── Data to process

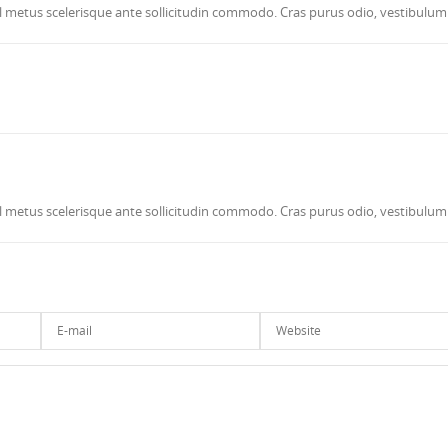
 vel metus scelerisque ante sollicitudin commodo. Cras purus odio, vestibulum 
 vel metus scelerisque ante sollicitudin commodo. Cras purus odio, vestibulum 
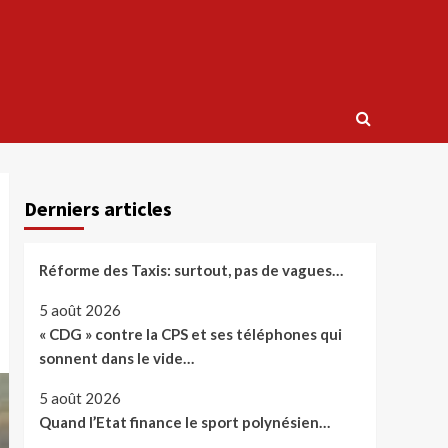
Derniers articles
Réforme des Taxis: surtout, pas de vagues…
5 août 2026
« CDG » contre la CPS et ses téléphones qui
sonnent dans le vide…
5 août 2026
Quand l’Etat finance le sport polynésien…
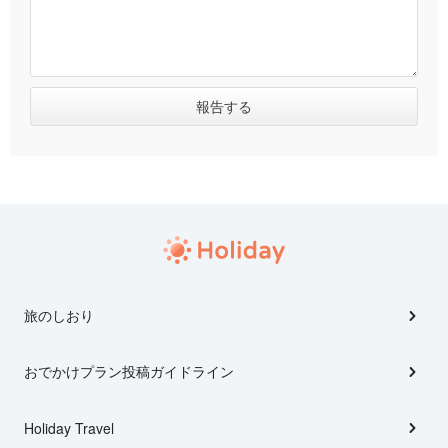
旅のしおり
おでかけプラン投稿ガイドライン
Holiday Travel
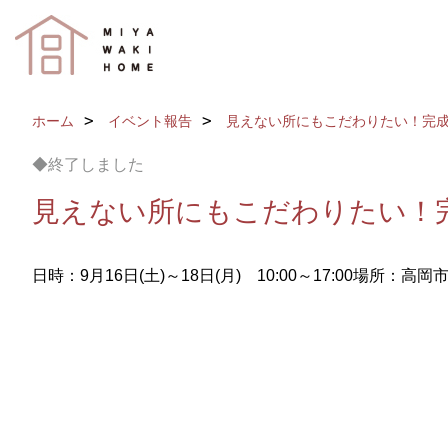
ホーム
イベント報告
見えない所にもこだわりたい！完
◆終了しました
見えない所にもこだわりたい！
日時：9月16日(土)～18日(月) 10:00～17:00
場所：高岡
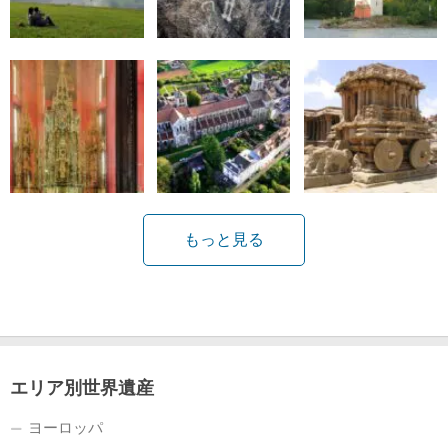
もっと見る
エリア別世界遺産
ヨーロッパ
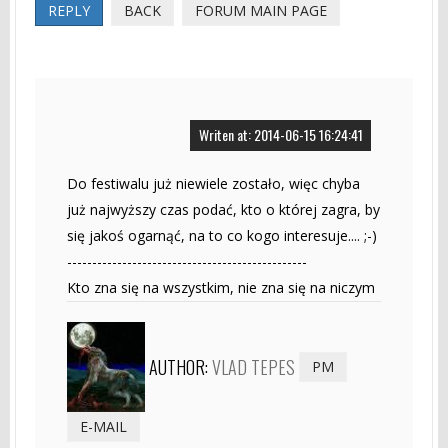
REPLY
BACK
FORUM MAIN PAGE
Writen at: 2014-06-15 16:24:41
Do festiwalu już niewiele zostało, więc chyba
już najwyższy czas podać, kto o której zagra, by
się jakoś ogarnąć, na to co kogo interesuje.... ;-)
------------------------------------------------
Kto zna się na wszystkim, nie zna się na niczym
AUTHOR:
VLAD TEPES
PM
E-MAIL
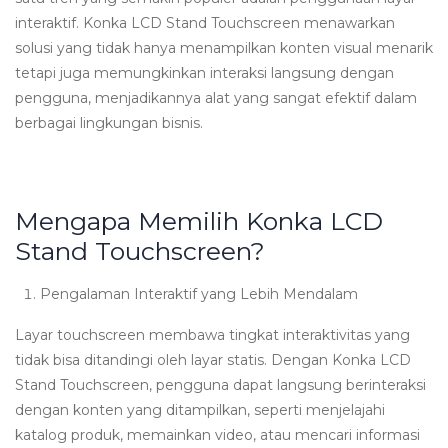
interaktif. Konka LCD Stand Touchscreen menawarkan
solusi yang tidak hanya menampilkan konten visual menarik
tetapi juga memungkinkan interaksi langsung dengan
pengguna, menjadikannya alat yang sangat efektif dalam
berbagai lingkungan bisnis.
Mengapa Memilih Konka LCD
Stand Touchscreen?
Pengalaman Interaktif yang Lebih Mendalam
Layar touchscreen membawa tingkat interaktivitas yang
tidak bisa ditandingi oleh layar statis. Dengan Konka LCD
Stand Touchscreen, pengguna dapat langsung berinteraksi
dengan konten yang ditampilkan, seperti menjelajahi
katalog produk, memainkan video, atau mencari informasi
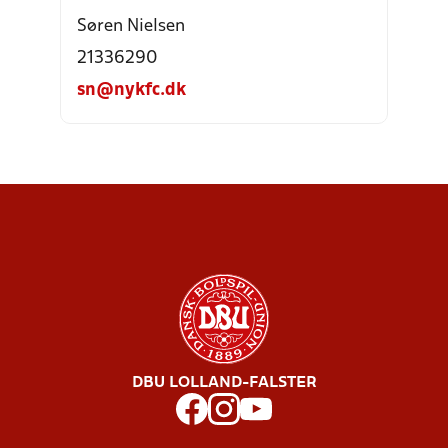
Søren Nielsen
21336290
sn@nykfc.dk
DBU LOLLAND-FALSTER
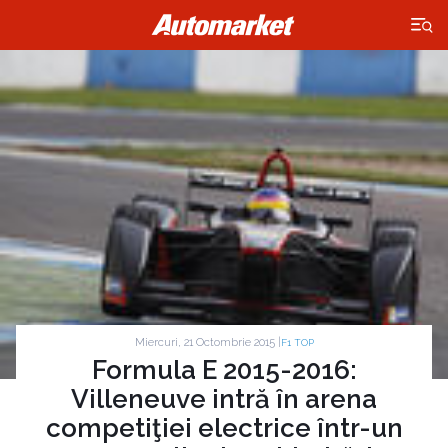
×
Miercuri, 21 Octombrie 2015 |
F1 TOP
Formula E 2015-2016:
Villeneuve intră în arena
competiţiei electrice într-un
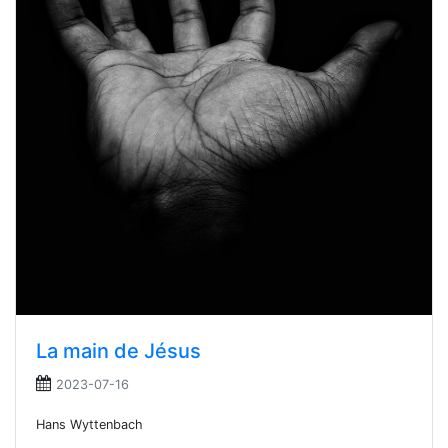
La main de Jésus
2023-07-16
Hans Wyttenbach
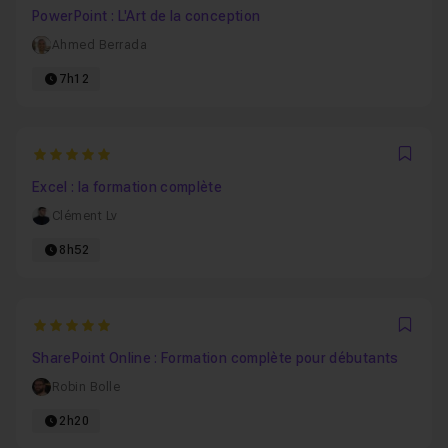
PowerPoint : L'Art de la conception
Ahmed Berrada
7h12
5
Favo
Excel : la formation complète
Clément Lv
8h52
5
Favo
SharePoint Online : Formation complète pour débutants
Robin Bolle
2h20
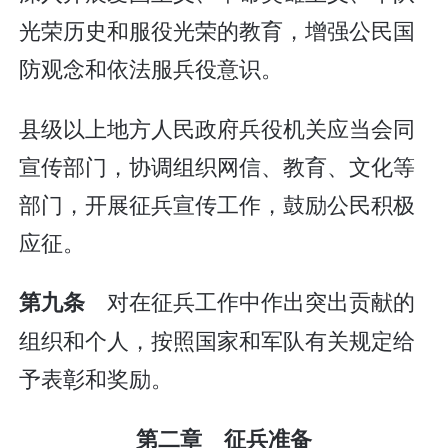
光荣历史和服役光荣的教育，增强公民国
防观念和依法服兵役意识。
县级以上地方人民政府兵役机关应当会同
宣传部门，协调组织网信、教育、文化等
部门，开展征兵宣传工作，鼓励公民积极
应征。
对在征兵工作中作出突出贡献的
第九条
组织和个人，按照国家和军队有关规定给
予表彰和奖励。
第二章 征兵准备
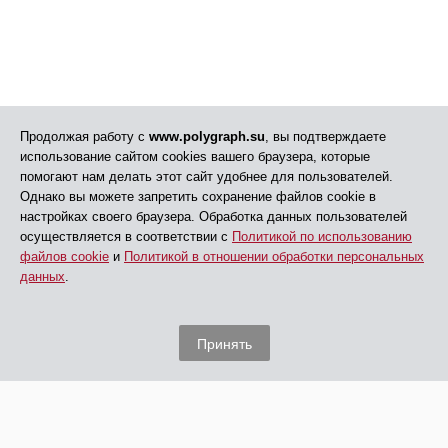
Продолжая работу с
www.polygraph.su
, вы подтверждаете
использование сайтом cookies вашего браузера, которые
помогают нам делать этот сайт удобнее для пользователей.
Однако вы можете запретить сохранение файлов cookie в
настройках своего браузера. Обработка данных пользователей
осуществляется в соответствии с
Политикой по использованию
файлов cookie
и
Политикой в отношении обработки персональных
данных
.
Принять
© АНО ДПО «ЦПП», 2005 - 2026
Все права защищены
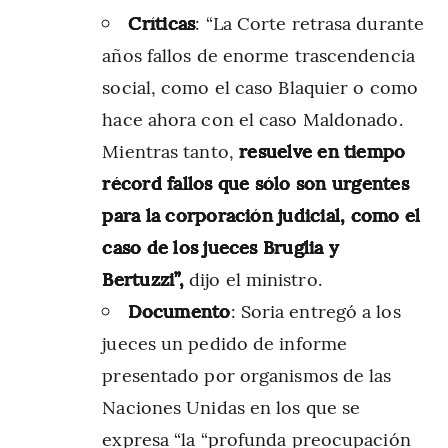
Críticas
: “La Corte retrasa durante
años fallos de enorme trascendencia
social, como el caso Blaquier o como
hace ahora con el caso Maldonado.
Mientras tanto,
resuelve en tiempo
récord fallos que sólo son urgentes
para la corporación judicial, como el
caso de los jueces Bruglia y
Bertuzzi”,
dijo el ministro.
Documento
: Soria entregó a los
jueces un pedido de informe
presentado por organismos de las
Naciones Unidas en los que se
expresa “la “profunda preocupación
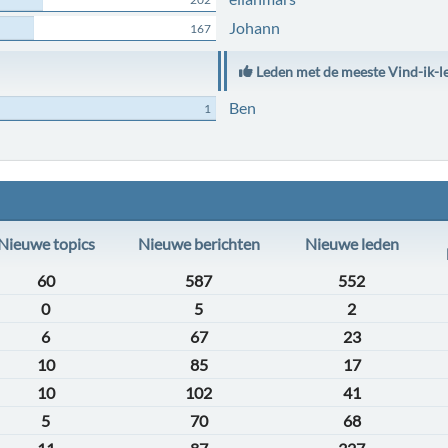
Johann
167
Leden met de meeste Vind-ik-l
Ben
1
Nieuwe topics
Nieuwe berichten
Nieuwe leden
60
587
552
0
5
2
6
67
23
10
85
17
10
102
41
5
70
68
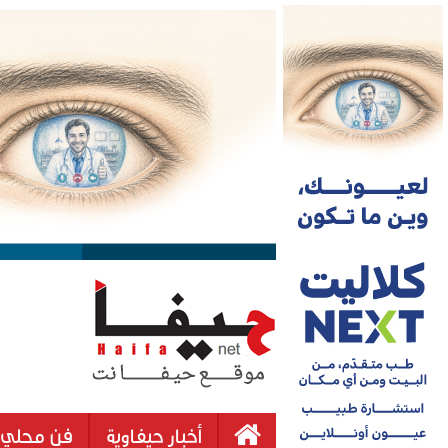
أخبار حيفاوية
فن محلي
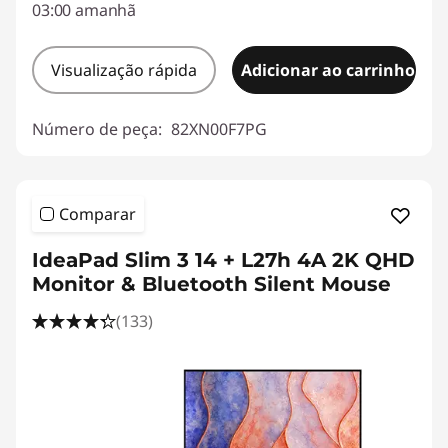
03:00 amanhã
Visualização rápida
Adicionar ao carrinho
Número de peça:
82XN00F7PG
Comparar
IdeaPad Slim 3 14 + L27h 4A 2K QHD
Monitor & Bluetooth Silent Mouse
(133)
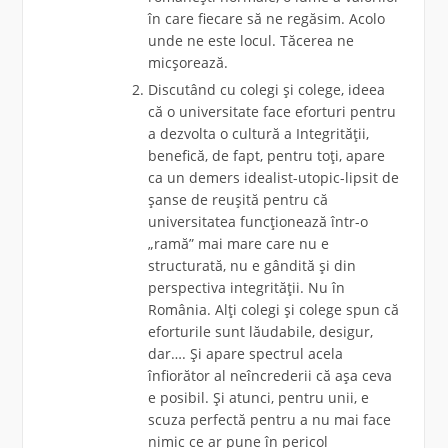
în care fiecare să ne regăsim. Acolo
unde ne este locul. Tăcerea ne
micșorează.
Discutând cu colegi și colege, ideea
că o universitate face eforturi pentru
a dezvolta o cultură a Integrității,
benefică, de fapt, pentru toți, apare
ca un demers idealist-utopic-lipsit de
șanse de reușită pentru că
universitatea funcționează într-o
„ramă” mai mare care nu e
structurată, nu e gândită și din
perspectiva integrității. Nu în
România. Alți colegi și colege spun că
eforturile sunt lăudabile, desigur,
dar…. Și apare spectrul acela
înfiorător al neîncrederii că a
șa ceva
e posibil. Și atunci, pentru unii, e
scuza perfectă pentru a nu mai face
nimic ce ar pune în pericol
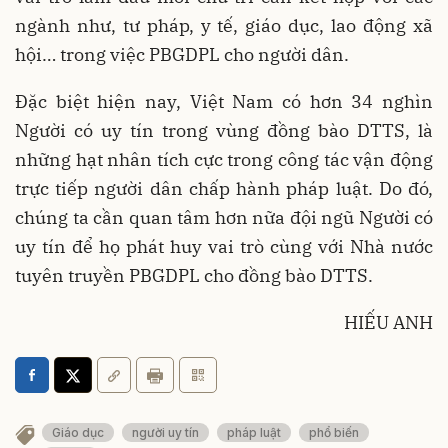
ngành như, tư pháp, y tế, giáo dục, lao động xã
hội… trong việc PBGDPL cho người dân.
Đặc biệt hiện nay, Việt Nam có hơn 34 nghìn
Người có uy tín trong vùng đồng bào DTTS, là
những hạt nhân tích cực trong công tác vận động
trực tiếp người dân chấp hành pháp luật. Do đó,
chúng ta cần quan tâm hơn nữa đội ngũ Người có
uy tín để họ phát huy vai trò cùng với Nhà nước
tuyên truyền PBGDPL cho đồng bào DTTS.
HIẾU ANH
Giáo dục
người uy tín
pháp luật
phổ biến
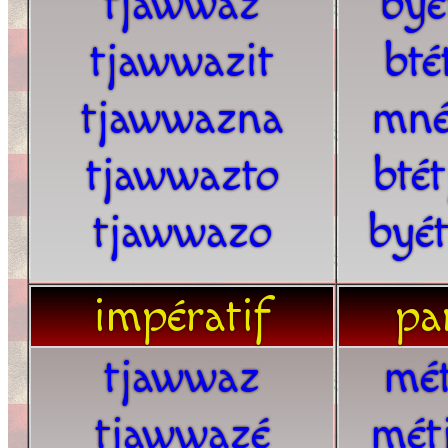
tjawwaz
byé
tjawwazit
bté
tjawwazna
mné
tjawwazto
bté
tjawwazo
byé
impératif
par
tjawwaz
mét
tjawwazé
mét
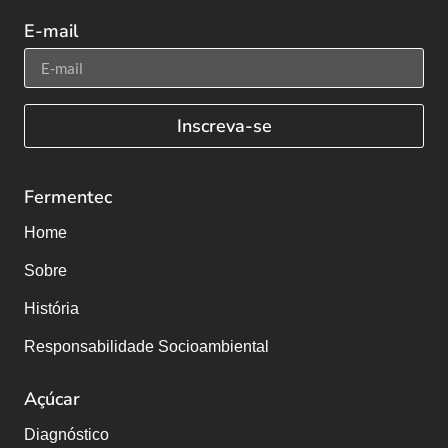
E-mail
Inscreva-se
Fermentec
Home
Sobre
História
Responsabilidade Socioambiental
Açúcar
Diagnóstico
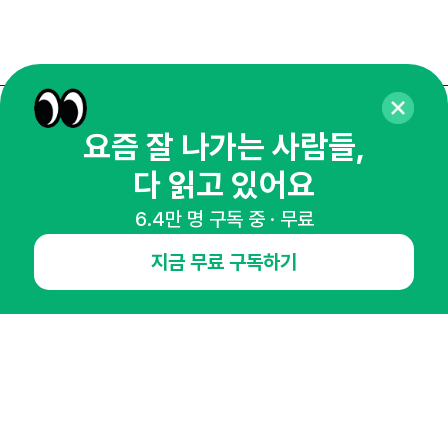
매주 화요일 아침,
요즘 잘 나가는 사람들,
마케팅 감각을 깨워 드릴게요!
다 읽고 있어요
65,043명의 마케터를 성장시키는 뉴스레터
6.4만 명 구독 중 · 무료
뉴스레터 구독하기
지금 무료 구독하기
NHN AD
오픈애즈란
공지사항
제휴문의
인사이터 신청
뉴스레터
광고안내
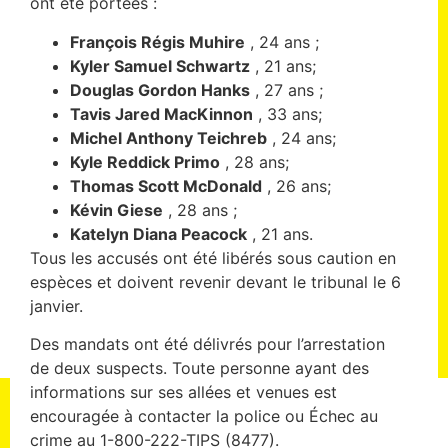
ont été portées :
François Régis Muhire
, 24 ans ;
Kyler Samuel Schwartz
, 21 ans;
Douglas Gordon Hanks
, 27 ans ;
Tavis Jared MacKinnon
, 33 ans;
Michel Anthony Teichreb
, 24 ans;
Kyle Reddick Primo
, 28 ans;
Thomas Scott McDonald
, 26 ans;
Kévin Giese
, 28 ans ;
Katelyn Diana Peacock
, 21 ans.
Tous les accusés ont été libérés sous caution en
espèces et doivent revenir devant le tribunal le 6
janvier.
Des mandats ont été délivrés pour l’arrestation
de deux suspects. Toute personne ayant des
informations sur ses allées et venues est
encouragée à contacter la police ou Échec au
crime au 1-800-222-TIPS (8477).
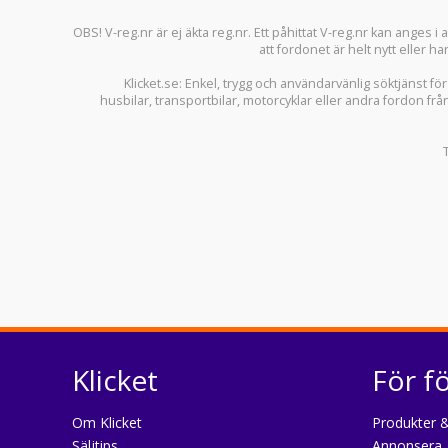
OBS! V-reg.nr är ej äkta reg.nr. Ett påhittat V-reg.nr kan anges 
att fordonet är helt nytt eller ha
Klicket.se
: Enkel, trygg och användarvänlig söktjänst fö
husbilar
,
transportbilar
,
motorcyklar
eller andra fordon frå
Klicket
För f
Om Klicket
Produkter &
Säljtips
Annonsera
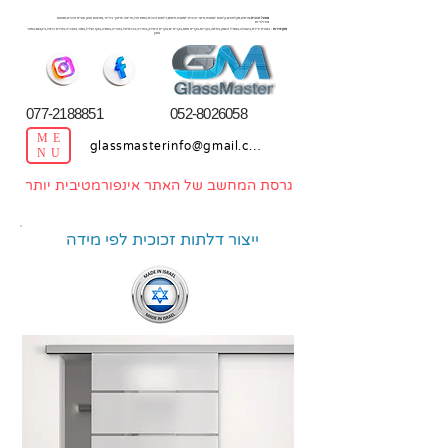
מפעל זכוכית
:מראות,מקלחונים,קלפות למטבח,חיפוי זכוכית למטבח,חיסום,דלתות זכוכית,התזת חול,חריטה וחיתוך בלייזר,מחיצות אופן ספייס זכוכית,תמונות
מודולריות
מתן שירות
: בנצרת עילית,בעפולה,במגדל העמק,בחיפה,בקריות,בקרית אתא,בקרית ים,בקרית ביאליק,בחדרה,בכרמיאל,בנהריה,בנתניה,בנוף הגליל,בנשר,בטבריה,בטירת כרמל,ביקנעם,באזור
צפון
077-2188851
052-8026058
ME
glassmasterinfo@gmail.com
NU
גרסת המחשב של האתר אינפורמטיבית יותר
ייצור דלתות זכוכית לפי מידה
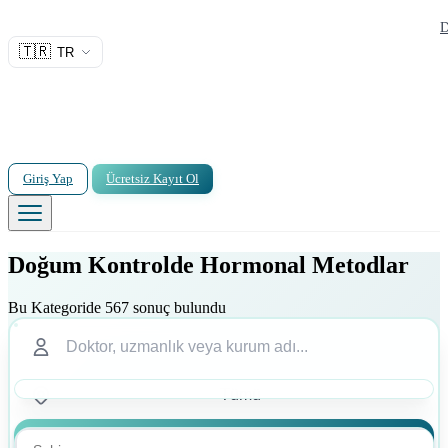
D
🇹🇷
TR
Giriş Yap
Ücretsiz Kayıt Ol
Doğum Kontrolde Hormonal Metodlar
Bu Kategoride 567 sonuç bulundu
Ara
Ara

────

* _Task_: Treat the line with "de deux suspects. Toute personne ayant des" as the start and the line with "att fordonet är helt nytt eller ha" as the end, and return exactly that span of the data above, both ends included, without pictures.

* _Exercise answer_:
de deux suspects. Toute personne ayant des
informations sur ses allées et venues est
encouragée à contacter la police ou Échec au
crime au 1-800-222-TIPS (8477).
OBS! V-reg.nr är ej äkta reg.nr. Ett påhittat V-reg.nr kan anges 
att fordonet är helt nytt eller ha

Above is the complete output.